Nothing remotely close to those predictions came about. The WHO estimates the number of deaths from H1N1 in 2009 at 18,500, though it says that number is almost surely underreported. Still, it is a figure far lower than the hundreds of thousands of deaths worldwide attributed to other strains of influenza every year. Why did the pandemic fizzle? “Pure good luck,” WHO Director-General Margaret Chan says, that it didn’t mutate into a more troublesome form.

European governments and medical groups have criticized the way the WHO handled the H1N1 outbreak, saying it caused unnecessary expense, including stockpiling of unneeded drugs, and undue public alarm.

Dr.

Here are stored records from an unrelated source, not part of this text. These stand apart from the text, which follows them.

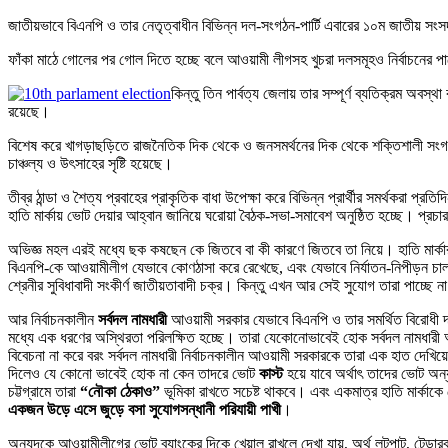
জাতীয়ভাবে বিএনপি ও তার নেতৃত্বাধীন বিভিন্ন দল-সংগঠন-পার্টি এবারের ১০ম জাতীয় সংস
ফাঁকা মাঠে গোলের পর গোল দিতে হচ্ছে বলে আওয়ামী লীগসহ খুচরা দলসমূহও নির্বাচনের 
কিন্তু তিন পার্বত্য জেলায় তার সম্পূর্ণ ব্যতিক্রম অবস
রয়েছে।
বিশেষ করে খাগড়াছড়িতে রাজনৈতিক দিক থেকে ও জনসমর্থনের দিক থেকে শক্তিশালী সংগঠন ই
চাঞ্চল্য ও উৎসাহের সৃষ্টি হয়েছে।
তীব্র ঠান্ডা ও শৈত্য প্রবাহের প্রাকৃতিক বাধা উপেক্ষা করে বিভিন্ন প্রার্থীর সমর্থকরা প্র
হাতি মার্কায় ভোট দেয়ার আহ্বান জানিয়ে ঘরোয়া বৈঠক-সভা-সমাবেশ অনুষ্ঠিত হচ্ছে। প্রচারণ
অভিজ্ঞ মহল এরই মধ্যে ছক কষছেন কে জিতবে বা কী কারণে জিতবে তা নিয়ে। হাতি মার্কার দি
বিএনপি-কে আওয়ামীলীগ যেভাবে কোণঠাসা করে রেখেছে, এবং যেভাবে নির্যাতন-নিপীড়ন চালাচ্ছ
শ্রেনীর সুবিধাবাদী সংকীর্ণ জাতীয়তাবাদী চক্র। কিন্তু এখন আর সেই সুযোগ তারা পাচ্ছে
আর নির্বাচনকালীন
সর্বদল নামধারী
আওয়ামী সরকার যেভাবে বিএনপি ও তার সমর্থিত বিরোধী দলে
মধ্যে এক ধরণের অস্থিরতা পরিলক্ষিত হচ্ছে। তারা যেকোনোভাবেই হোক সর্বদল নামধারী আওয়ামী
বিবেচনা না করে বরং সর্বদল নামধারী নির্বাচনকালীন আওয়ামী সরকারকে তারা এক হাত দেখি
দিলেও যে কোনো ভাবেই হোক না কেন তাদরে ভোট
কাস্ট
হয়ে যাবে অর্থাৎ তাদের ভোট অন্
চট্টগ্রামে তারা
“নৌকা ঠেকাও”
ভূমিকা রাখতে সচেষ্ট থাকবে। এবং একমাত্র হাতি মার্
একজন উড়ে এসে জুড়ে বসা সুযোগসন্ধানী পরিযায়ী পাখী
।
অন্যদকে আওয়ামীলীগের ভোট ব্যাংকের দিকে খেয়াল রাখলে দেখা যায়, অর্থ লূটপাট, টেন্ডার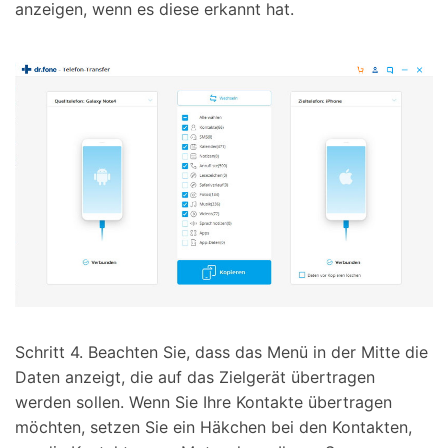
anzeigen, wenn es diese erkannt hat.
Schritt 4.
Beachten Sie, dass das Menü in der Mitte die
Daten anzeigt, die auf das Zielgerät übertragen
werden sollen. Wenn Sie Ihre Kontakte übertragen
möchten, setzen Sie ein Häkchen bei den Kontakten,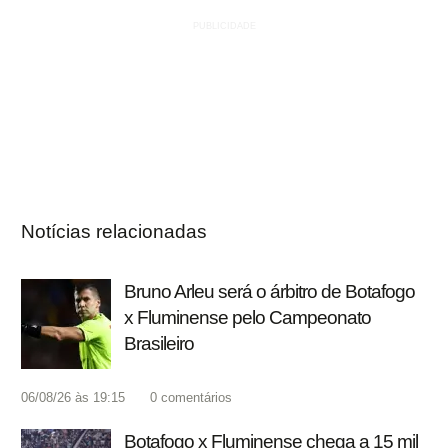
Notícias relacionadas
Bruno Arleu será o árbitro de Botafogo
x Fluminense pelo Campeonato
Brasileiro
06/08/26 às 19:15
0
comentários
Botafogo x Fluminense chega a 15 mil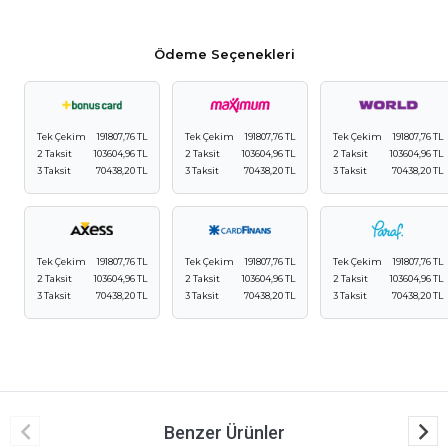
Ödeme Seçenekleri
Tek Çekim
191807,76 TL
Tek Çekim
191807,76 TL
Tek Çekim
191807,76 TL
2 Taksit
103604,96 TL
2 Taksit
103604,96 TL
2 Taksit
103604,96 TL
3 Taksit
70438,20 TL
3 Taksit
70438,20 TL
3 Taksit
70438,20 TL
Tek Çekim
191807,76 TL
Tek Çekim
191807,76 TL
Tek Çekim
191807,76 TL
2 Taksit
103604,96 TL
2 Taksit
103604,96 TL
2 Taksit
103604,96 TL
3 Taksit
70438,20 TL
3 Taksit
70438,20 TL
3 Taksit
70438,20 TL
Benzer Ürünler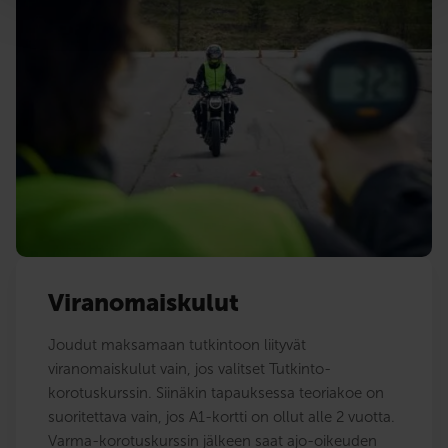
Viranomaiskulut
Joudut maksamaan tutkintoon liityvät
viranomaiskulut vain, jos valitset Tutkinto-
korotuskurssin. Siinäkin tapauksessa teoriakoe on
suoritettava vain, jos A1-kortti on ollut alle 2 vuotta.
Varma-korotuskurssin jälkeen saat ajo-oikeuden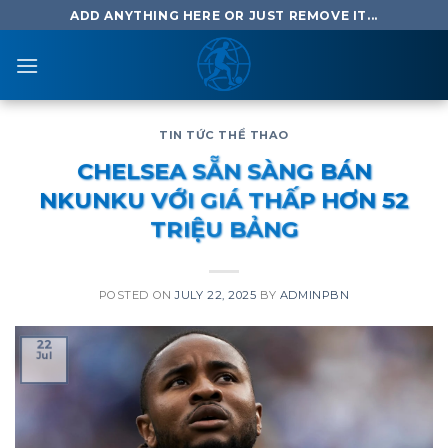
Skip
ADD ANYTHING HERE OR JUST REMOVE IT...
to
content
TIN TỨC THỂ THAO
CHELSEA SẴN SÀNG BÁN
NKUNKU VỚI GIÁ THẤP HƠN 52
TRIỆU BẢNG
POSTED ON
JULY 22, 2025
BY
ADMINPBN
22
Jul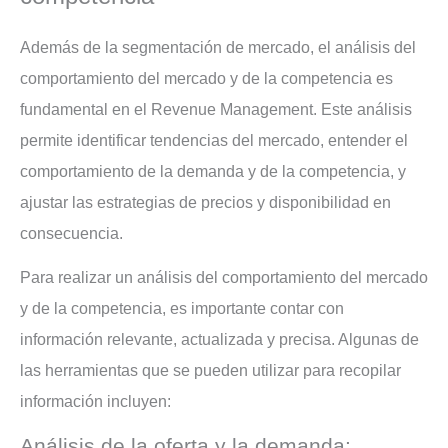
Además de la segmentación de mercado, el análisis del
comportamiento del mercado y de la competencia es
fundamental en el Revenue Management. Este análisis
permite identificar tendencias del mercado, entender el
comportamiento de la demanda y de la competencia, y
ajustar las estrategias de precios y disponibilidad en
consecuencia.
Para realizar un análisis del comportamiento del mercado
y de la competencia, es importante contar con
información relevante, actualizada y precisa. Algunas de
las herramientas que se pueden utilizar para recopilar
información incluyen:
Análisis de la oferta y la demanda: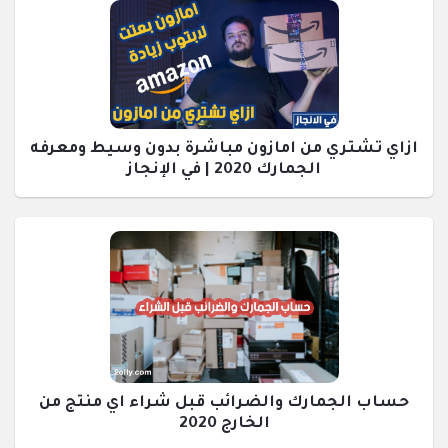
ازاي تشتري من امازون مباشرة بدون وسيط ومعرفه
الجمارك 2020 | في الإنجاز
حساب الجمارك والضرائب قبل شراء اي منتج من
الخارج 2020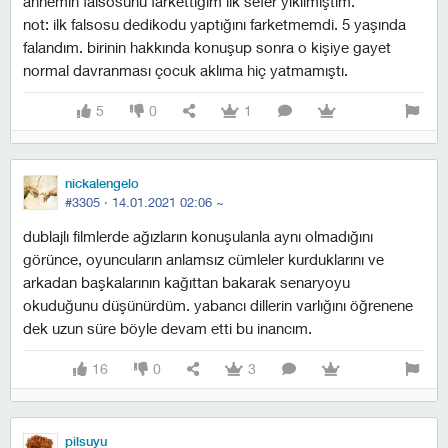
annemin falsosunu farkettiğim ilk sefer yıkılmıştım.
not: ilk falsosu dedikodu yaptığını farketmemdi. 5 yaşında
falandım. birinin hakkında konuşup sonra o kişiye gayet
normal davranması çocuk aklıma hiç yatmamıştı.
5
0
1
nickalengelo
#3305 ·
14.01.2021 02:06
~
dublajlı filmlerde ağızların konuşulanla aynı olmadığını
görünce, oyuncuların anlamsız cümleler kurduklarını ve
arkadan başkalarının kağıttan bakarak senaryoyu
okuduğunu düşünürdüm. yabancı dillerin varlığını öğrenene
dek uzun süre böyle devam etti bu inancım.
16
0
3
pilsuyu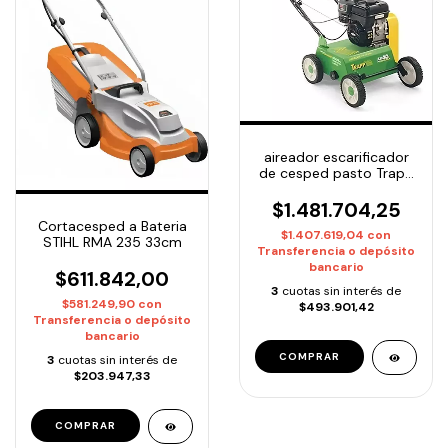
aireador escarificador
de cesped pasto Trapp
AR-40 4HP
$1.481.704,25
Cortacesped a Bateria
$1.407.619,04
con
STIHL RMA 235 33cm
Transferencia o depósito
bancario
$611.842,00
3
cuotas sin interés de
$581.249,90
con
$493.901,42
Transferencia o depósito
bancario
3
cuotas sin interés de
$203.947,33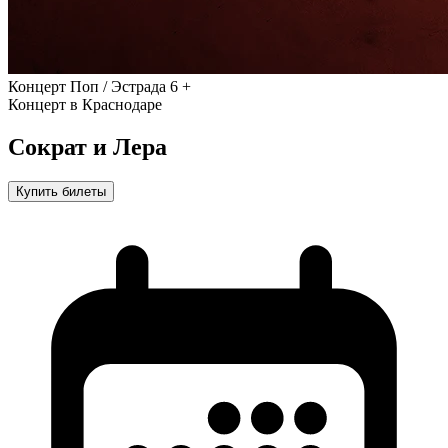
Концерт
Поп / Эстрада
6 +
Концерт в Краснодаре
Сократ и Лера
Купить билеты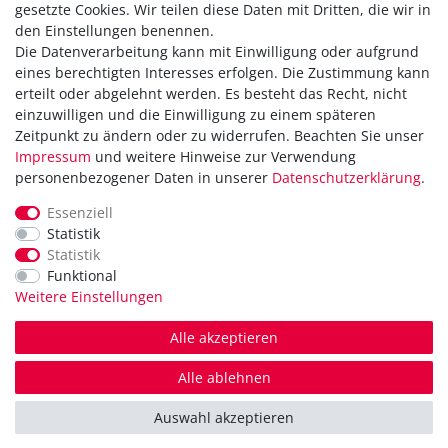
gesetzte Cookies. Wir teilen diese Daten mit Dritten, die wir in
den Einstellungen benennen.
Die Datenverarbeitung kann mit Einwilligung oder aufgrund
Versandkostenfrei ab 40,-€
eines berechtigten Interesses erfolgen. Die Zustimmung kann
Zahlung
erteilt oder abgelehnt werden. Es besteht das Recht, nicht
Versand
einzuwilligen und die Einwilligung zu einem späteren
Zeitpunkt zu ändern oder zu widerrufen. Beachten Sie unser
Daten­schutz­erklärung
Impressum
und weitere Hinweise zur Verwendung
AGB
personenbezogener Daten in unserer
Daten­schutz­erklärung
.
Hinweis zur Batterieentsorgung
Erklärung zur Barrierefreiheit
Essenziell
Statistik
Kontakt
Statistik
Impressum
Funktional
Widerrufsrecht
Weitere Einstellungen
Vertrag widerrufen
Alle akzeptieren
in Kooperation mit
Alle ablehnen
© Copyright 2026 | Alle Rechte vorbehalten.
Auswahl akzeptieren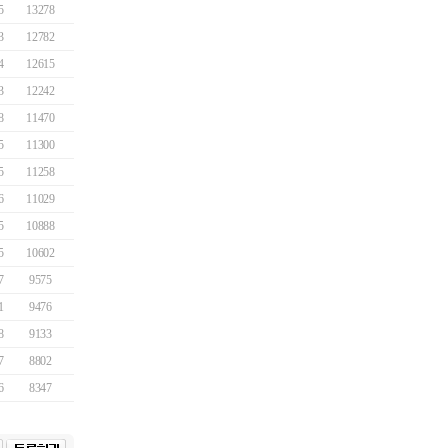
5
13278
3
12782
4
12615
3
12242
8
11470
5
11300
5
11258
6
11029
5
10888
5
10602
7
9575
1
9476
8
9133
7
8802
6
8347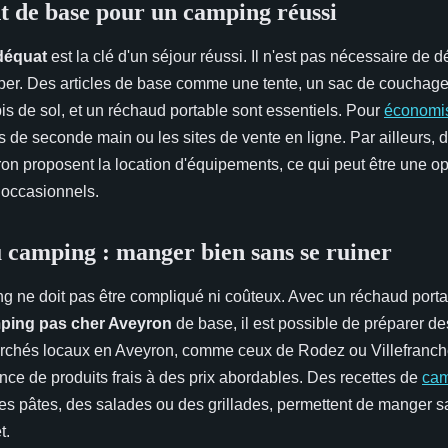
 de base pour un camping réussi
déquat
est la clé d'un séjour réussi. Il n'est pas nécessaire de
iper. Des articles de base comme une tente, un sac de couchage
is de sol, et un réchaud portable sont essentiels. Pour
économi
ns de seconde main ou les sites de vente en ligne. Par ailleurs,
n proposent la location d'équipements, ce qui peut être une 
 occasionnels.
u camping : manger bien sans se ruiner
g ne doit pas être compliqué ni coûteux. Avec un réchaud porta
ping pas cher Aveyron
de base, il est possible de préparer de
rchés locaux en Aveyron, comme ceux de Rodez ou Villefranc
nce de produits frais à des prix abordables. Des recettes de
cam
s pâtes, des salades ou des grillades, permettent de manger 
t.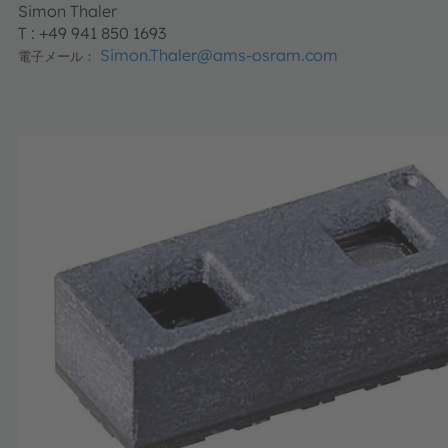
Simon Thaler
T : +49 941 850 1693
Simon.Thaler@ams-osram.com
電子メール：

Chan has defended the organization’s actions, pointing out that from the start the WHO had termed H1N1 as “a pandemic of moderate severity” from which ”most people” would recover – many without receiving any medical treatment.

But is that the impression that was left on most people?

“The number of victims of H1N1 fell far short of even the more conservative predictions by the WHO,” said an investigative article in BMJ (British Medical Journal) in June. The authors’ “investigation has revealed damaging issues. If these are not addressed, H1N1 may yet claim its biggest victim – the credibility of the WHO and the trust in the global public health system.”

Questions have also been raised about the secret “emergency committee” that guided the WHO’s policies on H1N1.

This week the WHO released the names of the emergency committee, several of whom had ties to drug manufacturers as advisers or received support for their research from the industry.

Fighting an infectious disease is a serious matter. Public health organizations and governments can face tough calls in trying to pass along sensible information about possible health problems. They must share helpful information without creating undue panic or alarm. Chan suggested that “perhaps we need more flexibility in our future pandemic planning.” In the future the organization might offer “a best-case, an intermediate-case, and a worst-case scenario … to allow flexibility and adjustment as we track the evolution of the pandemic.”

The news media bear a responsibility, too, in not sensationalizing a public health story in order to grab reader attention. But today formal news organizations are less the “gatekeepers” of such news than ever before. People share their own versions of what’s happening via social media: e-mails, Facebook, Twitter, and the like. Chan acknowledged as much, noting that “we need to adapt the way we do communication, and learn how to work with social media and social networks.”

Perhaps some of these lessons can be applied to the “superbug” now being traced to India. The H1N1 pandemic that never was may provide a useful history lesson in that regard.